Nicole McLeod of Goshen may be young, but she could probably teach some farmers a thing or two about cattle. Nicole is 15 years old and a ninth grade student at Goshen High School. She says producing a top-notch show steer comes down to one basic element. According to her, "It’s all about the feed."

And Nicole knows. For the past two years, her show steers have had the greatest daily rate of gain in the state, and she says all the credit goes to the feed. At the state competition in Montgomery, March 8-12, she and her steer, Scooter, also walked away with two sixth place finishes: one for Nicole’s performance in Showmanship and another for Scooter in his weight division.

"Scooter gets 12 pounds of Co-op Performance Beef Feed and 2 pounds of hay, twice a day," says Nicole.

Scooter’s top weight was 1,230 pounds. The stress of showing often causes steers to lose some weight through the course of a show season, but Scooter still held on to an impressive 1,117 pounds during state competition, from a calf that weighed a mere 540 pounds in August of last year. With so much success in the show ring, some may be surprised to find that Nicole has only been showing cattle for two years.

"Last year I had a Black Angus steer named Bubba. I had a lot of fun showing last year, but Bubba was a handful. He would try to eat my shirt or my harness and number anytime he got the chance. Scooter has been much calmer than Bubba. Honestly, he’s been less trouble at home and on the go, but it’s still taken a lot of work," she says.

Nicole and Scooter rest after a long week of showing at the Garrertt Coliseum in Montgomery. During the hectic show schedule, exhibitors steal a break whenever they can.  
Nicole says she worked with Scooter about an hour and a half each day, walking him, getting him used to the show stick and teaching him to set up, or stand with his feet squarely beneath him.

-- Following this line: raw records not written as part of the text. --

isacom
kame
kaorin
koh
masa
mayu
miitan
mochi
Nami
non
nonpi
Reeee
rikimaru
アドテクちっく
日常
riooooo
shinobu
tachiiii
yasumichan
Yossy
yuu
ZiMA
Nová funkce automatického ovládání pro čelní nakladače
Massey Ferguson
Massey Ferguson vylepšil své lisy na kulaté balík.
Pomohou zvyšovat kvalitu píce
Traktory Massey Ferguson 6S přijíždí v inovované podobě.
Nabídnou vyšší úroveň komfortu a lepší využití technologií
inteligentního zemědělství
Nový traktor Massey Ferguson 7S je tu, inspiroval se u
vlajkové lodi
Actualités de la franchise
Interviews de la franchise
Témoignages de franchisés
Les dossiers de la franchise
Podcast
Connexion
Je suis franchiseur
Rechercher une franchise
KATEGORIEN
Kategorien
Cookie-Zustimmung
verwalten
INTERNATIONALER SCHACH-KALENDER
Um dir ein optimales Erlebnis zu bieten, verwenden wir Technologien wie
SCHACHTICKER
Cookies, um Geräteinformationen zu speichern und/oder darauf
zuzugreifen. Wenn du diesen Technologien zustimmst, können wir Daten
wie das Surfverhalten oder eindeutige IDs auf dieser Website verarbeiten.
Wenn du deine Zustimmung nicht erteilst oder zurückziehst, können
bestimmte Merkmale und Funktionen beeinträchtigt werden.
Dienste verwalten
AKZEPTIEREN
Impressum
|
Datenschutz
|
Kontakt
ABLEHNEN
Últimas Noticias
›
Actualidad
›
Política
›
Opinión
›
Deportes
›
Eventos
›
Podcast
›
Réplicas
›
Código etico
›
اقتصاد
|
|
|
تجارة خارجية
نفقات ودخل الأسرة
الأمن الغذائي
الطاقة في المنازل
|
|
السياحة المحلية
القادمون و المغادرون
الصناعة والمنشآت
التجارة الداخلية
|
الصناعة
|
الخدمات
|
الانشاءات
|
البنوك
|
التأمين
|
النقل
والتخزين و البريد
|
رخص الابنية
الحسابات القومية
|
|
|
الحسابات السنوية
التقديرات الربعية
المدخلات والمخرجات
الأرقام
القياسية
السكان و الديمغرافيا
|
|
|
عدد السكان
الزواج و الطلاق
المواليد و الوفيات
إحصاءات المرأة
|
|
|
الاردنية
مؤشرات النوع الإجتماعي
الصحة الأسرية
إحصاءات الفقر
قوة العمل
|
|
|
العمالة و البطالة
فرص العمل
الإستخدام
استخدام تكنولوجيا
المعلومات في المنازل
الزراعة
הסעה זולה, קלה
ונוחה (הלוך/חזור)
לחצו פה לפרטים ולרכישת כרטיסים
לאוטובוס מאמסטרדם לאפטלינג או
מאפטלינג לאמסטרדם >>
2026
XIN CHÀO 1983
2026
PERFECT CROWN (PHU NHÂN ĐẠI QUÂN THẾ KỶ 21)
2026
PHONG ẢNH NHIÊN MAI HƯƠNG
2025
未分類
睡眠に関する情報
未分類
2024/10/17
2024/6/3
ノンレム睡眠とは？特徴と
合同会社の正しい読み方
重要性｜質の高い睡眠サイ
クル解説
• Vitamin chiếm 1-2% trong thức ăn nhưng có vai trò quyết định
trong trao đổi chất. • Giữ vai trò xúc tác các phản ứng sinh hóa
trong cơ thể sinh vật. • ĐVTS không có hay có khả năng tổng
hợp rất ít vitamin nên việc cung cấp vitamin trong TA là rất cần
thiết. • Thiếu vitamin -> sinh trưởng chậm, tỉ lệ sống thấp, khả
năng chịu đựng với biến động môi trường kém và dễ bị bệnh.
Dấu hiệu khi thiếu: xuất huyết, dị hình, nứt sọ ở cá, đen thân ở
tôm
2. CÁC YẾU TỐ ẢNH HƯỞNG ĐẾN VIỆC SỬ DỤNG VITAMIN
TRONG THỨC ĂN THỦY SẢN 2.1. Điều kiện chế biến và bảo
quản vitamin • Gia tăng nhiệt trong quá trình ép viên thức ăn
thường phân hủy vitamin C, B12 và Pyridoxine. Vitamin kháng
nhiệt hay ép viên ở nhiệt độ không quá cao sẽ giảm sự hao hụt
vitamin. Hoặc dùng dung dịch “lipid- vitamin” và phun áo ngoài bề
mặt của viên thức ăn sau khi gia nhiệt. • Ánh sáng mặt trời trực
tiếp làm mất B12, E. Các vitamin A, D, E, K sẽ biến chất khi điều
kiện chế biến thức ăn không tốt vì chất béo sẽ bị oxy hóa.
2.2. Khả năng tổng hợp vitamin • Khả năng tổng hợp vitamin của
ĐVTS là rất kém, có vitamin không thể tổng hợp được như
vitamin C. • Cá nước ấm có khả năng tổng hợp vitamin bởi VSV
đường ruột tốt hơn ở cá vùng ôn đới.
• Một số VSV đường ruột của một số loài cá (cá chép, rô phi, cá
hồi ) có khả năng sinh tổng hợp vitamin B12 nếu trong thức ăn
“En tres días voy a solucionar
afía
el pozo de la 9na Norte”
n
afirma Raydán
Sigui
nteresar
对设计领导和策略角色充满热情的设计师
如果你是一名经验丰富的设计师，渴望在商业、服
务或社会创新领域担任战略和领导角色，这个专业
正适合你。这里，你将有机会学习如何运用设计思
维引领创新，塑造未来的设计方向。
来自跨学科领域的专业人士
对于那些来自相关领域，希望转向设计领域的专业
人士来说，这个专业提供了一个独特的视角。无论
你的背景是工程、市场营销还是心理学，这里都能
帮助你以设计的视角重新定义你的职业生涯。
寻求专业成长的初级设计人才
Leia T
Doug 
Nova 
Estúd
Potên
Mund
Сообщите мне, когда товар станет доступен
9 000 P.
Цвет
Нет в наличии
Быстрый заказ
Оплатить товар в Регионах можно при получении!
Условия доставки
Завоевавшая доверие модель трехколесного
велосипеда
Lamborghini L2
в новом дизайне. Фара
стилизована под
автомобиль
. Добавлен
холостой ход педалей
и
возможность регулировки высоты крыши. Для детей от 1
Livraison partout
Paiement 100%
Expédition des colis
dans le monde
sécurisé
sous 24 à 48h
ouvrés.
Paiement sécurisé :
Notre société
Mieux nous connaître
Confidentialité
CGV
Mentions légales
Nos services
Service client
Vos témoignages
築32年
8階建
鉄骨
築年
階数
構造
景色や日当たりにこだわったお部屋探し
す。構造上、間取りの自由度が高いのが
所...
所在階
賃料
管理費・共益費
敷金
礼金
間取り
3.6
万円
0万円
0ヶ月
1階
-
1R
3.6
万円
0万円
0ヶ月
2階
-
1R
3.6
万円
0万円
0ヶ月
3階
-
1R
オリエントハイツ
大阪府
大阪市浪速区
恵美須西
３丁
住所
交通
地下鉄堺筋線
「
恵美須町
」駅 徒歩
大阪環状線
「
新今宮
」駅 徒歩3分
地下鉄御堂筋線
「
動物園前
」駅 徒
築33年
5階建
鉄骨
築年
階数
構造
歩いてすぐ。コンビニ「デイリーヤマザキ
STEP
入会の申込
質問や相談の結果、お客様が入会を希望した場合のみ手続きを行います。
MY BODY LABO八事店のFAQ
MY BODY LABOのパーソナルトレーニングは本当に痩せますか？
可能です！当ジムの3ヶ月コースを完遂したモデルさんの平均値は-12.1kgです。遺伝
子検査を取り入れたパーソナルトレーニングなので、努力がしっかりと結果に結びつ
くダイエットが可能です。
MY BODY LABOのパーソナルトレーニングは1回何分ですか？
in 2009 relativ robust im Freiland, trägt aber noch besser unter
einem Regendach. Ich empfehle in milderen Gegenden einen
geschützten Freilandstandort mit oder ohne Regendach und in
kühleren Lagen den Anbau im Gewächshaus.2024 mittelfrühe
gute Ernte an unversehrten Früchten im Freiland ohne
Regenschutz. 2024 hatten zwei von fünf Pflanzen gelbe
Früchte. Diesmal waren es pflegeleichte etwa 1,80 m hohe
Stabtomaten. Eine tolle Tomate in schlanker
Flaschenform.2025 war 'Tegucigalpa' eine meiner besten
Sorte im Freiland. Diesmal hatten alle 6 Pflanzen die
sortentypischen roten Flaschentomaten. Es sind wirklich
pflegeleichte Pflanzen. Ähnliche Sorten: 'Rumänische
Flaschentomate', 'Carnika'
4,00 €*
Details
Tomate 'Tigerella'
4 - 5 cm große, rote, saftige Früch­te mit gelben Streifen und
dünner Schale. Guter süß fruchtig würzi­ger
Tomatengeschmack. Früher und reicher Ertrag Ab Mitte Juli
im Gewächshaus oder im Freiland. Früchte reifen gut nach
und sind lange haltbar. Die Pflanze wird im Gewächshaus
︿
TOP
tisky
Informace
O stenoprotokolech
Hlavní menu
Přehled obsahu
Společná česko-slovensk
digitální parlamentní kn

"When you practice, you should feel like you’re in a show. I also had to wash and blow-dry him once a week to train his hair," Nicole added.

Nicole said she buys not only her feed from the Goshen Farmers Co-op, but the supplies she needs for grooming and showing as well. She appreciates how helpful the staff are and how much support they give her throughout the year.

Co-op manager Mike Thomas says he’s extremely proud of how well Nicole has done with her show steers and wants her achievements to be recognized by others. He also says Nicole doesn’t make it to the store every time she needs more feed for Scooter.

"Daddy won’t let me," Nicole said.

"He’s just afraid you’ll buy a whole lot more than the feed," Thomas joked.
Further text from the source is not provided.